» **What you will do**
Print each entry word for word without images.

Collected data
◇ ◇ ◇ ◇ ◇ ◇ ◇
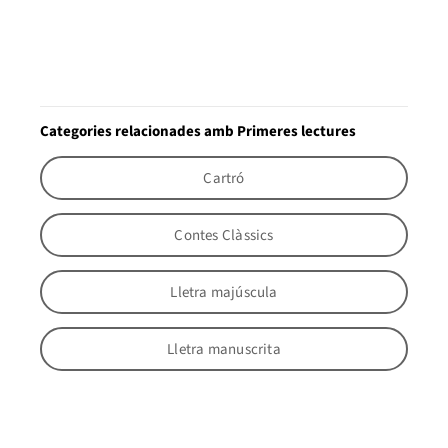
Categories relacionades amb Primeres lectures
Cartró
Contes Clàssics
Lletra majúscula
Lletra manuscrita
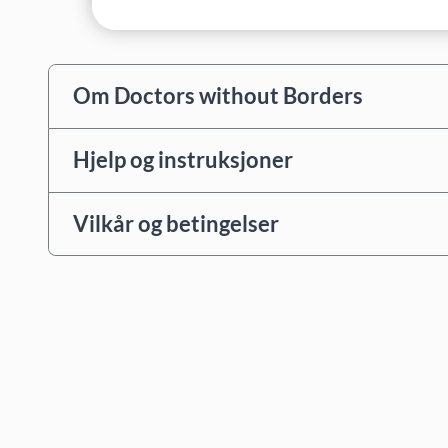
Om Doctors without Borders
Hjelp og instruksjoner
Vilkår og betingelser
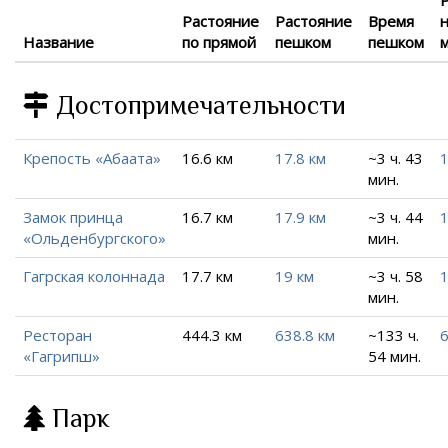
Растояние
Растояние
Время
Название
по прямой
пешком
пешком
Достопримечательности
Крепость «Абаата»
16.6 км
17.8 км
~3 ч. 43
1
мин.
Замок принца
16.7 км
17.9 км
~3 ч. 44
1
«Ольденбургского»
мин.
Гагрская колоннада
17.7 км
19 км
~3 ч. 58
1
мин.
Ресторан
444.3 км
638.8 км
~133 ч.
6
«Гагрипш»
54 мин.
Парк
◇ ◇ ◇ ◇ ◇ ◇ ◇
» **Result of this exercise**
Categories relacionades amb Primeres lectures
Cartró
Contes Clàssics
Lletra majúscula
Lletra manuscrita
Om Doctors without Borders
Hjelp og instruksjoner
Vilkår og betingelser
Растояние
Растояние
Время
Название
по прямой
пешком
пешком
Достопримечательности
Крепость «Абаата»
16.6 км
17.8 км
~3 ч. 43
1
мин.
Замок принца
16.7 км
17.9 км
~3 ч. 44
1
«Ольденбургского»
мин.
Гагрская колоннада
17.7 км
19 км
~3 ч. 58
1
мин.
Ресторан
444.3 км
638.8 км
~133 ч.
6
«Гагрипш»
54 мин.
Парк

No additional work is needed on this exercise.